Perhaps the true intentions of the announcement are made clear by choice of venue - a meeting of the business leaders of Auckland, rather than in front of migrants and people with family still stuck overseas.

“It’s sending a signal that what they are doing is reducing migrants to economic units to support businesses making profit as opposed to just human beings who are making contributions to our communities and deserve to be treated as such,” Menéndez March said.

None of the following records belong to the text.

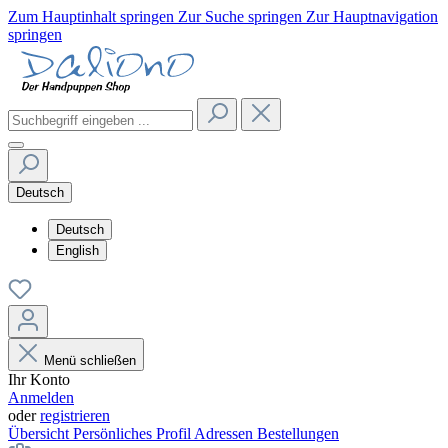
Zum Hauptinhalt springen
Zur Suche springen
Zur Hauptnavigation
springen
Deutsch
Deutsch
English
Menü schließen
Ihr Konto
Anmelden
oder
registrieren
Übersicht
Persönliches Profil
Adressen
Bestellungen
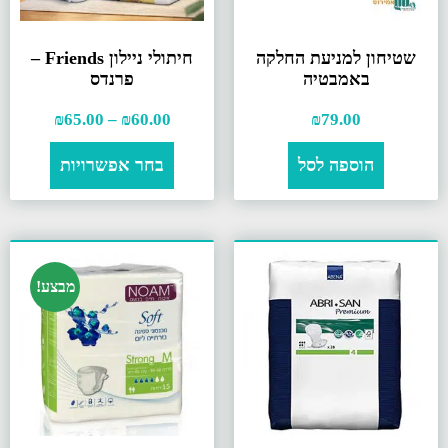
שטיחון למניעת החלקה
חיתולי ניילון Friends –
באמבטיה
פרנדס
₪
65.00
–
₪
60.00
₪
79.00
הוספה לסל
בחר אפשרויות
מבצע!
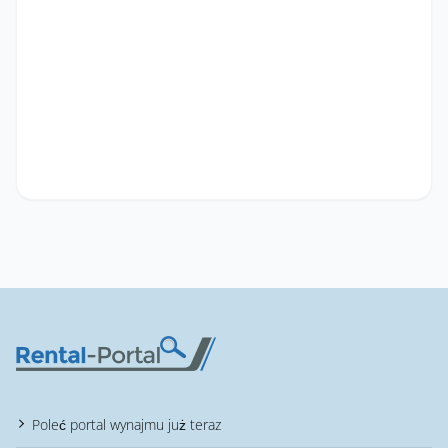
Poleć portal wynajmu już teraz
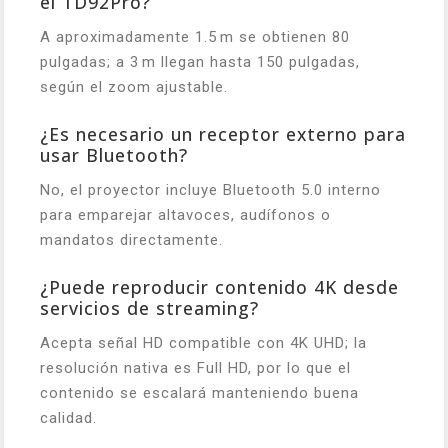
el TD92Pro?
A aproximadamente 1.5 m se obtienen 80
pulgadas; a 3 m llegan hasta 150 pulgadas,
según el zoom ajustable.
¿Es necesario un receptor externo para
usar Bluetooth?
No, el proyector incluye Bluetooth 5.0 interno
para emparejar altavoces, audífonos o
mandatos directamente.
¿Puede reproducir contenido 4K desde
servicios de streaming?
Acepta señal HD compatible con 4K UHD; la
resolución nativa es Full HD, por lo que el
contenido se escalará manteniendo buena
calidad.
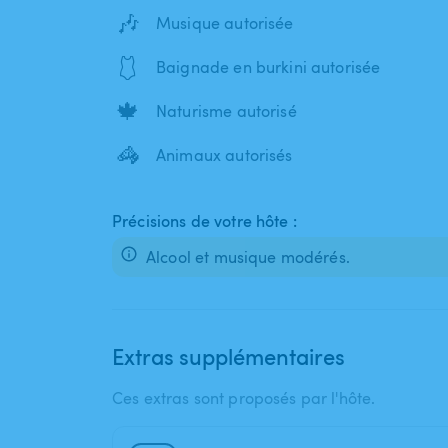
🎶
Musique autorisée
🩱
Baignade en burkini autorisée
🍁
Naturisme autorisé
🦓
Animaux autorisés
Précisions de votre hôte :
Alcool et musique modérés.
Extras supplémentaires
Ces extras sont proposés par l'hôte.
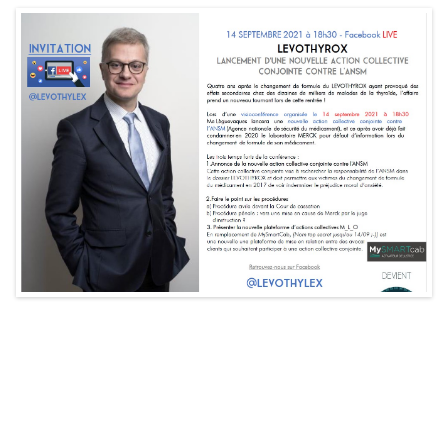
Quatre ans après le changement de formule du LEVOTHYROX
ayant provoqué des effets secondaires chez des dizaines de
milliers de malades de la thyroïde, l’affaire prend un nouveau
tournant lors de cette rentrée ! Lors d’une visioconférence
organisée le 14 septembre 2021 à 18h30 Me Lèguevaques
lancera une nouvelle action collective conjointe contre l’ANSM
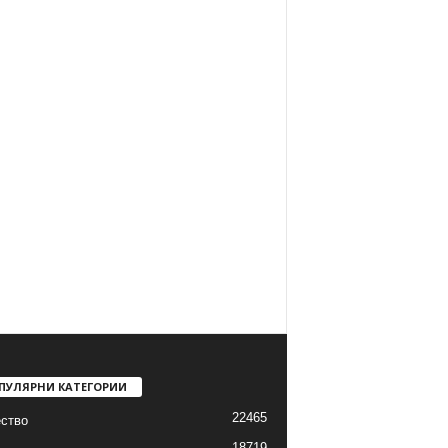
ПУЛЯРНИ КАТЕГОРИИ
22465
ство
18719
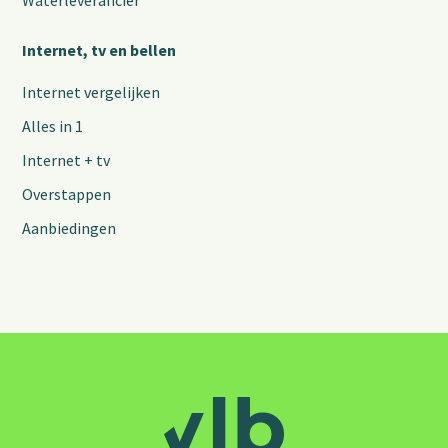
Waterleverancier
Internet, tv en bellen
Internet vergelijken
Alles in 1
Internet + tv
Overstappen
Aanbiedingen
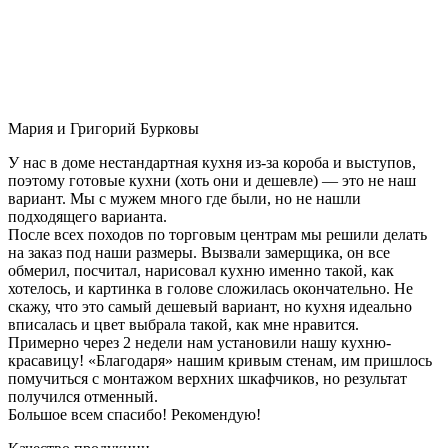
Мария и Григорий Бурковы
У нас в доме нестандартная кухня из-за короба и выступов,
поэтому готовые кухни (хоть они и дешевле) — это не наш
вариант. Мы с мужем много где были, но не нашли
подходящего варианта.
После всех походов по торговым центрам мы решили делать
на заказ под наши размеры. Вызвали замерщика, он все
обмерил, посчитал, нарисовал кухню именно такой, как
хотелось, и картинка в голове сложилась окончательно. Не
скажу, что это самый дешевый вариант, но кухня идеально
вписалась и цвет выбрала такой, как мне нравится.
Примерно через 2 недели нам установили нашу кухню-
красавицу! «Благодаря» нашим кривым стенам, им пришлось
помучиться с монтажом верхних шкафчиков, но результат
получился отменный.
Большое всем спасибо! Рекомендую!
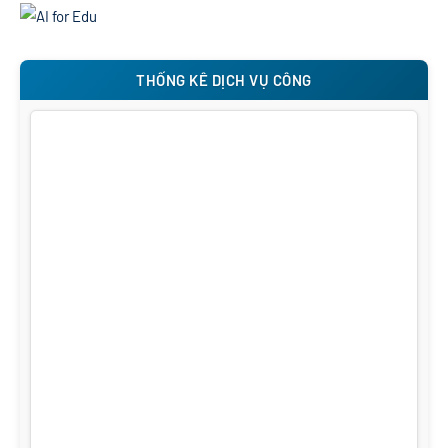
THỐNG KÊ DỊCH VỤ CÔNG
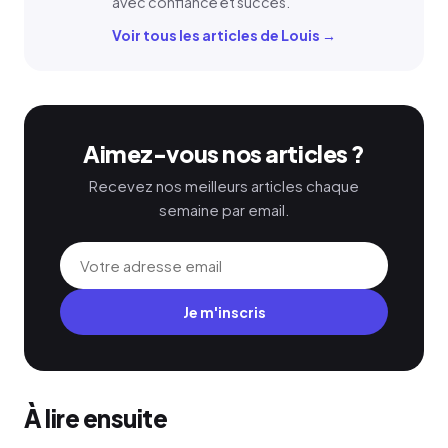
avec confiance et succès.
Voir tous les articles de Louis →
Aimez-vous nos articles ?
Recevez nos meilleurs articles chaque
semaine par email.
Je m'inscris
À lire ensuite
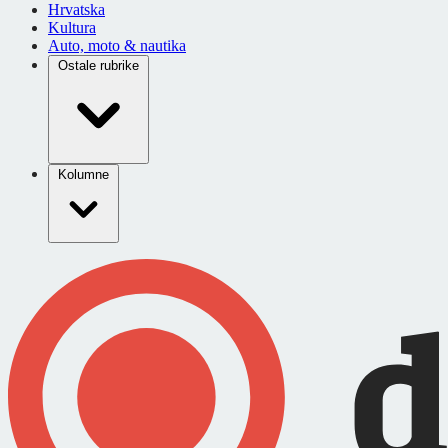
Hrvatska
Kultura
Auto, moto & nautika
Ostale rubrike
Kolumne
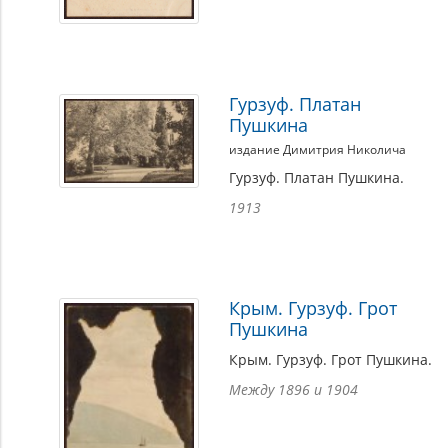
Гурзуф. Платан
Пушкина
издание Димитрия Николича
Гурзуф. Платан Пушкина.
1913
Крым. Гурзуф. Грот
Пушкина
Крым. Гурзуф. Грот Пушкина.
Между 1896 и 1904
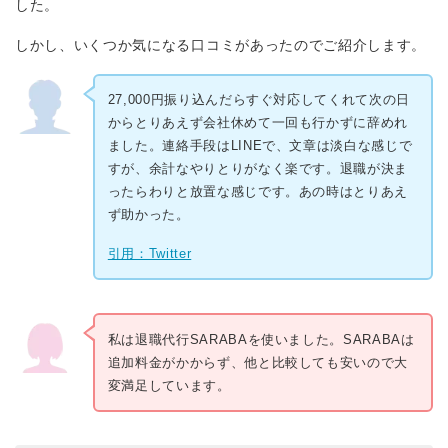
した。
しかし、いくつか気になる口コミがあったのでご紹介します。
27,000円振り込んだらすぐ対応してくれて次の日
からとりあえず会社休めて一回も行かずに辞めれ
ました。連絡手段はLINEで、文章は淡白な感じで
すが、余計なやりとりがなく楽です。退職が決ま
ったらわりと放置な感じです。あの時はとりあえ
ず助かった。
引用：Twitter
私は退職代行SARABAを使いました。SARABAは
追加料金がかからず、他と比較しても安いので大
変満足しています。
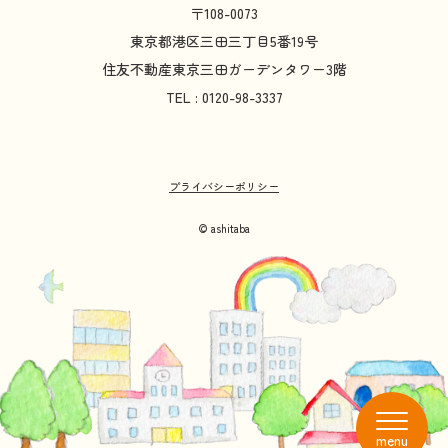
〒108-0073
東京都
港区
三田
三丁目
5
番
19
号
住友不動産
東京
三田
ガーデンタワー
3
階
TEL : 0120-98-3337
プライバシーポリシー
© ashitaba
menu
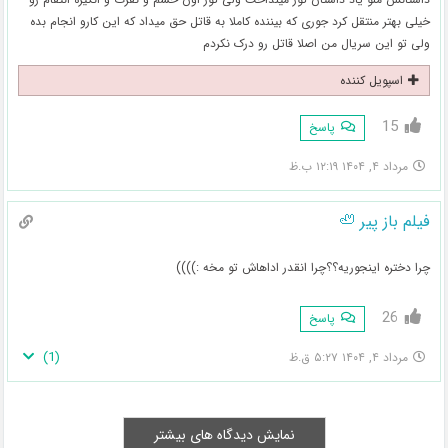
خیلی بهتر منتقل کرد جوری که بیننده کاملا به قاتل حق میداد که این کارو انجام بده
ولی تو این سریال من اصلا قاتل رو درک نکردم
اسپویل کننده
15
پاسخ
مرداد ۴, ۱۴۰۴ ۱۲:۱۹ ب.ظ
فیلم باز پیر 🦥
چرا دختره اینجوریه؟؟چرا انقدر اداهاش تو مخه :))))
26
پاسخ
)
1
(
مرداد ۴, ۱۴۰۴ ۵:۲۷ ق.ظ
نمایش دیدگاه های بیشتر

Median wage is $27 an hour, meaning that the double median wage requirement of visa pathway for non-Green List roles needs to be an hourly wage of $54, or over $112,000 per year.

There are just over 54,000 migrants in New Zealand on temporary visas who earn less than the wage cap, meaning they are likely to be blocked from the expedited residency pathways.

The countries most represented in this group are India (14,373) and the Phillipines (12,052).

A wage gap that leaves migrants from the Global South more often in lower-earning categories means there is certainly more to be happy about in today’s announcement for migrants from wealthier countries.

“What we know is the large majority of people earning less than 200 percent of median wage are people like from India and the Phillipines and the reality is by setting pathways to residency that are tied to wages, on top of the fact we know there is a wage gap, we are creating a white immigration policy - whether it is intentional or not,” Menéndez March said.

This is of particular relevance for sectors like aged care, which source a large number of migrant workers from countries like the Phillipines.